■ What is required
With the pictures left out, write every entry down exactly.

——————

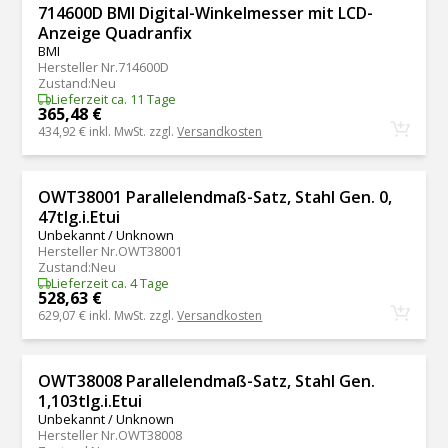
714600D BMI Digital-Winkelmesser mit LCD-
Anzeige Quadranfix
BMI
Hersteller Nr.
714600D
Zustand
:
Neu
Lieferzeit ca. 11 Tage
365,48 €
434,92 €
inkl. MwSt. zzgl.
Versandkosten
OWT38001 Parallelendmaß-Satz, Stahl Gen. 0,
47tlg.i.Etui
Unbekannt / Unknown
Hersteller Nr.
OWT38001
Zustand
:
Neu
Lieferzeit ca. 4 Tage
528,63 €
629,07 €
inkl. MwSt. zzgl.
Versandkosten
OWT38008 Parallelendmaß-Satz, Stahl Gen.
1,103tlg.i.Etui
Unbekannt / Unknown
Hersteller Nr.
OWT38008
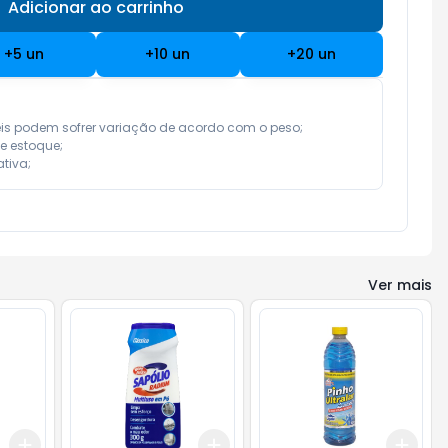
Adicionar ao carrinho
Subtotal:
R$ 0,00
+
5
un
+
10
un
+
20
un
eis podem sofrer variação de acordo com o peso;

e estoque;

tiva;
Ver mais
Add
Add
Add
+
3
+
5
+
10
+
3
+
5
+
10
+
3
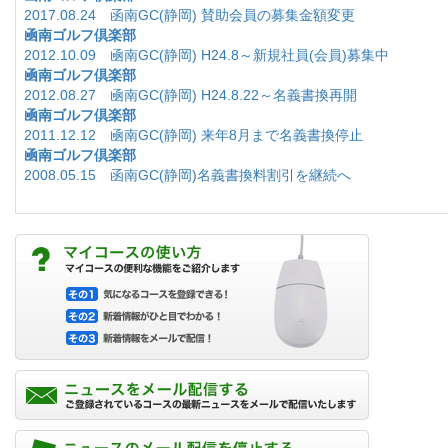
2017.08.24 函南GC(静岡) 賛助会員の募集金額変更
凾南ゴルフ倶楽部
2012.10.09 凾南GC(静岡) H24.8～新規社員(会員)募集中
凾南ゴルフ倶楽部
2012.08.27 凾南GC(静岡) H24.8.22～名義書換再開
凾南ゴルフ倶楽部
2011.12.12 凾南GC(静岡) 来年8月まで名義書換停止
凾南ゴルフ倶楽部
2008.05.15 函南GC(静岡)名義書換料割引を継続へ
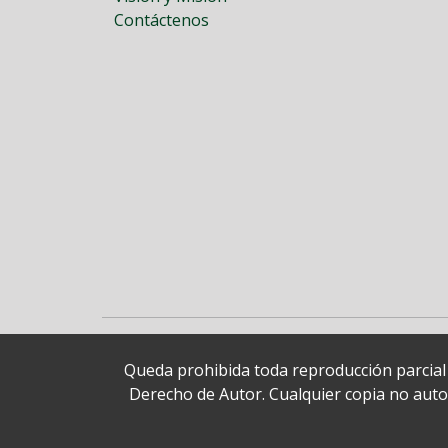
Contáctenos
Queda prohibida toda reproducción parcial o
Derecho de Autor. Cualquier copia no autori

——————

■ Completed task
714600D BMI Digital-Winkelmesser mit LCD-
Anzeige Quadranfix
BMI
Hersteller Nr.
714600D
Zustand
:
Neu
Lieferzeit ca. 11 Tage
365,48 €
434,92 €
inkl. MwSt. zzgl.
Versandkosten
OWT38001 Parallelendmaß-Satz, Stahl Gen. 0,
47tlg.i.Etui
Unbekannt / Unknown
Hersteller Nr.
OWT38001
Zustand
:
Neu
Lieferzeit ca. 4 Tage
528,63 €
629,07 €
inkl. MwSt. zzgl.
Versandkosten
OWT38008 Parallelendmaß-Satz, Stahl Gen.
1,103tlg.i.Etui
Unbekannt / Unknown
Hersteller Nr.
OWT38008
Adicionar ao carrinho
Subtotal:
R$ 0,00
+
5
un
+
10
un
+
20
un
eis podem sofrer variação de acordo com o peso;

e estoque;

tiva;
Ver mais
Add
Add
Add
+
3
+
5
+
10
+
3
+
5
+
10
+
3
2017.08.24 函南GC(静岡) 賛助会員の募集金額変更
凾南ゴルフ倶楽部
2012.10.09 凾南GC(静岡) H24.8～新規社員(会員)募集中
凾南ゴルフ倶楽部
2012.08.27 凾南GC(静岡) H24.8.22～名義書換再開
凾南ゴルフ倶楽部
2011.12.12 凾南GC(静岡) 来年8月まで名義書換停止
凾南ゴルフ倶楽部
2008.05.15 函南GC(静岡)名義書換料割引を継続へ
Contáctenos
Queda prohibida toda reproducción parcial o
Derecho de Autor. Cualquier copia no autori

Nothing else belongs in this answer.